In the present study, the pupal weight of flies had a significant association with fecundity. On poultry, nursing calf, and dog manures, pupae were heavier, and maximum number of eggs per female was laid. The relationship between pupal weight and fecundity was also observed in other insects like Spodoptera exigua (Greenberg et al. 2001) and in Aedes mosquitoes (Armbruster and Hutchinson 2002) where both realized and potential fecundity were significantly associated with pupal weight of the insect. Besides differences in development period and pupal body weight, there was a marked variation in percentage survival and adults' eclosion on different types of manures. Larvae reared on horse, cow, sheep, and goat dung had relatively reduced eclosion rate compared with other host manures tested, followed by high level of prepupal mortality. Higher survival rate on poultry, calf, and dog manures might be due to low levels of early mortality which could be attributed to the suitability of these manures. The mortality of immature stages of an insect population, however, is an important factor in estimating adult populations (Lam et al. 2009).

Females emerged from the larvae reared on poultry and calf manures laid higher number of eggs compared to the other hosts. The suitability of livestock manures as a larval resource depends on many factors that could modify the oviposition behavior of insects inhabiting such type of resource. Females prefer manures for oviposition in which their offspring could develop best (Lam et al. 2009). A variety of semiochemicals is involved in attracting female flies to oviposit (Cosse and Baker 1996). In addition, moderate level of moisture is also essential since the development, survival, and adult size are adversely affected by very high (Fatchurochim et al. 1989) or very low (Mullens et al. 2002) moisture levels. The variations in fecundity on different manures might reflect chemical cues that mediated manure selection in M. domestica. However, further studies should explore the role of semiochemicals of tested manures in attracting flies for oviposition.
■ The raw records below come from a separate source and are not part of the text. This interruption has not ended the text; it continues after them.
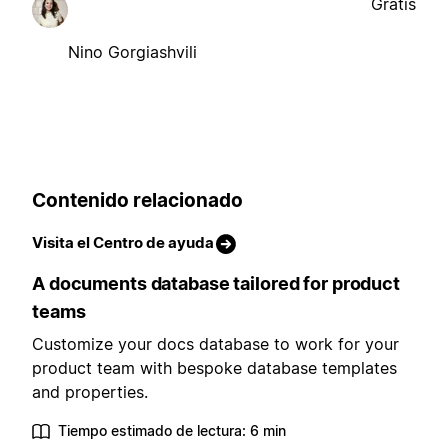
Gratis
Nino Gorgiashvili
Contenido relacionado
Visita el Centro de ayuda
A documents database tailored for product
teams
Customize your docs database to work for your
product team with bespoke database templates
and properties.
Tiempo estimado de lectura: 6 min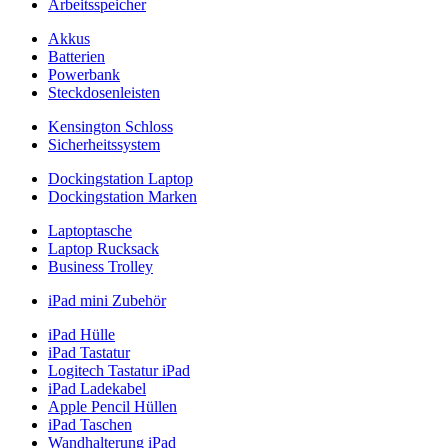
Arbeitsspeicher
Akkus
Batterien
Powerbank
Steckdosenleisten
Kensington Schloss
Sicherheitssystem
Dockingstation Laptop
Dockingstation Marken
Laptoptasche
Laptop Rucksack
Business Trolley
iPad mini Zubehör
iPad Hülle
iPad Tastatur
Logitech Tastatur iPad
iPad Ladekabel
Apple Pencil Hüllen
iPad Taschen
Wandhalterung iPad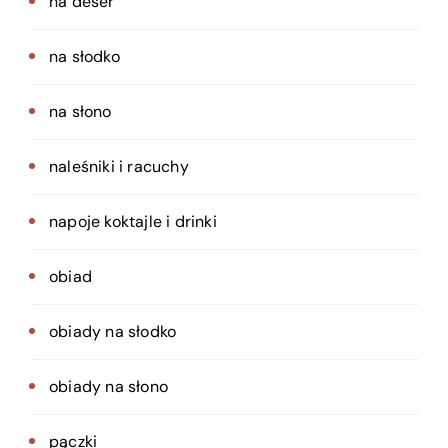
na deser
na słodko
na słono
naleśniki i racuchy
napoje koktajle i drinki
obiad
obiady na słodko
obiady na słono
pączki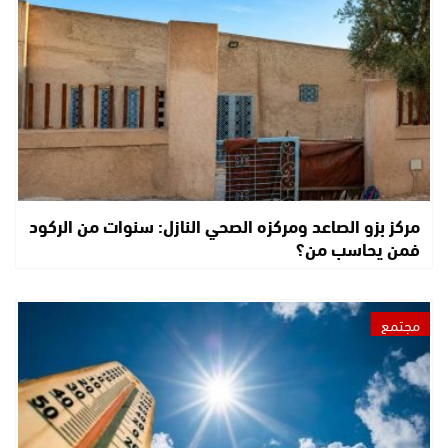
مركز بزو الصاعد ومركزه الصحي النازل: سنوات من الركود
فمن يحاسب من؟
مجتمع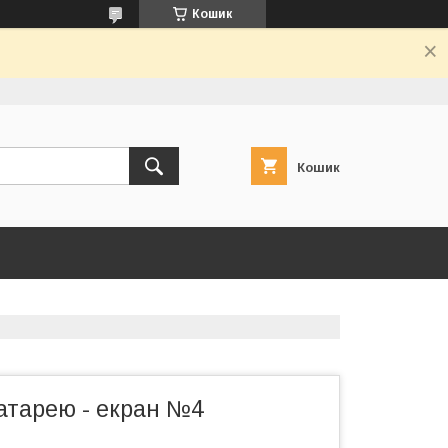
Кошик
Кошик
атарею - екран №4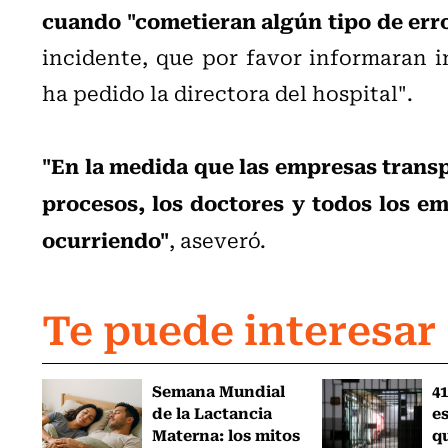
cuando "cometieran algún tipo de erro
incidente, que por favor informaran 
ha pedido la directora del hospital".
"En la medida que las empresas transp
procesos, los doctores y todos los em
ocurriendo"
, aseveró.
Te puede interesar
Semana Mundial
41
de la Lactancia
es
Materna: los mitos
q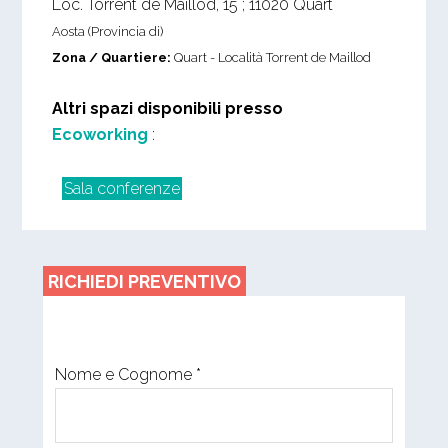
Loc. Torrent de Maillod, 15
;
11020
Quart
Aosta (Provincia di)
Zona / Quartiere:
Quart - Località Torrent de Maillod
Altri spazi disponibili presso
Ecoworking
:
Sala conferenze
RICHIEDI PREVENTIVO
Nome e Cognome *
The intrinsic rate of natural increase provides estimate of the growth potential of insect populations (Rabinovich 1972), which provide considerable insight aside from individual life history parameters. A close association between studied life history parameters on a specific host manure and intrinsic rate of natural increase was observed, which could reflect the potential of manures to support M. domestica populations. The net reproductive rate (R o) is not, however, the core component to assess the potential of population growth since the intrinsic rate of natural increase is dependent on fecundity, percentage of eggs hatched, growth, and adults' eclosion (Saeed et al. 2010). Therefore, variations in any of the above life history traits could affect the rate of M. domestica population increase.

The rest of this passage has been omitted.